> Exercise instructions: Note each line of the listing that contains the string "Show", and copy it.

> Records:
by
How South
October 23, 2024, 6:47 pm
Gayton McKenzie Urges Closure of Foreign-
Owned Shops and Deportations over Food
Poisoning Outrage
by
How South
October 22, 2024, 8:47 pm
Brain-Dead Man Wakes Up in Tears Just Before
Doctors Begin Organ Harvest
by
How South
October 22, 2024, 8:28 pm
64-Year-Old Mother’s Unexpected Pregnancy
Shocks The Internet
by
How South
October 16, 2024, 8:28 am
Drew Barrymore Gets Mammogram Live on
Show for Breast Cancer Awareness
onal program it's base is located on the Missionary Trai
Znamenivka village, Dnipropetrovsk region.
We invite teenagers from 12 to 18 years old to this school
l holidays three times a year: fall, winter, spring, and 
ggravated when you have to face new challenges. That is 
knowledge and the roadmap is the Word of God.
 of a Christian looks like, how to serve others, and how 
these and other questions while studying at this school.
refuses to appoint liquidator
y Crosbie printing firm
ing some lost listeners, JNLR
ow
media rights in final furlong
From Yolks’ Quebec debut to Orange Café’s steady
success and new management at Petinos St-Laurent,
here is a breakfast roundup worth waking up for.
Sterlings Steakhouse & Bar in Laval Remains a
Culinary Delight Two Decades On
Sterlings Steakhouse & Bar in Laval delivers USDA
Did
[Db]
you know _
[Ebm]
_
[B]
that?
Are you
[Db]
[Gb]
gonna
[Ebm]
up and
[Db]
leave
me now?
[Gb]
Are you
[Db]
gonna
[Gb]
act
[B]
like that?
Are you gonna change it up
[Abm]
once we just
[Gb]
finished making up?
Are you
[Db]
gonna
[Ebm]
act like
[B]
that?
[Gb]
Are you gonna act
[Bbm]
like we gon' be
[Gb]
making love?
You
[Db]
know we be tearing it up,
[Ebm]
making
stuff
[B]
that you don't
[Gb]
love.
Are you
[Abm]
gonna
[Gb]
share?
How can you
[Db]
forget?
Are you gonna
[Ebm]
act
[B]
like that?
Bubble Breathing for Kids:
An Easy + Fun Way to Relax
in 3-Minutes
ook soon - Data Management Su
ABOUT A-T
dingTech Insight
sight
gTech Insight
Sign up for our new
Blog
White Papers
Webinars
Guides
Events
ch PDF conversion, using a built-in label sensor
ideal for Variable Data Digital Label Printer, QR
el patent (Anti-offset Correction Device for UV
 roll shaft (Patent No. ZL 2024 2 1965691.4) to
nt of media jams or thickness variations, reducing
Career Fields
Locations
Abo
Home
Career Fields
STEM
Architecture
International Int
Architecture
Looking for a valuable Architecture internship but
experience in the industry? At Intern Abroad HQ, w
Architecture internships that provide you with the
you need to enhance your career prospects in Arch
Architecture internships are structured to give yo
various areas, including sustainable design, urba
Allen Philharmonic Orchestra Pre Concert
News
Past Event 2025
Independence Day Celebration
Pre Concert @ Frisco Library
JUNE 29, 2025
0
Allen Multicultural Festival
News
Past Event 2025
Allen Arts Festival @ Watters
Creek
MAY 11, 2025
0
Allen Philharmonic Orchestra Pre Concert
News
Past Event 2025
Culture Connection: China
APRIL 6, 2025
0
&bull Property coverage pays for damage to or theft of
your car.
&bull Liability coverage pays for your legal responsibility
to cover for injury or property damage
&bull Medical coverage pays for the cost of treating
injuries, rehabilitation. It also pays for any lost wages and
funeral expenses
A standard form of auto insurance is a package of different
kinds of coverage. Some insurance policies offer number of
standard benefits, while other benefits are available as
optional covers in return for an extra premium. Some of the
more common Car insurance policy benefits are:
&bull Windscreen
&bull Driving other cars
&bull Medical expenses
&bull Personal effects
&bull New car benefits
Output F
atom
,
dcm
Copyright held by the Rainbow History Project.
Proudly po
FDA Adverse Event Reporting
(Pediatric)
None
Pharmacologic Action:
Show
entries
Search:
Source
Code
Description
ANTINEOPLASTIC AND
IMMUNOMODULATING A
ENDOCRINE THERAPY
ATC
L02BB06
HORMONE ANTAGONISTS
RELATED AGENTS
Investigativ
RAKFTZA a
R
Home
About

> Exercise answer:
Show for Breast Cancer Awareness
Show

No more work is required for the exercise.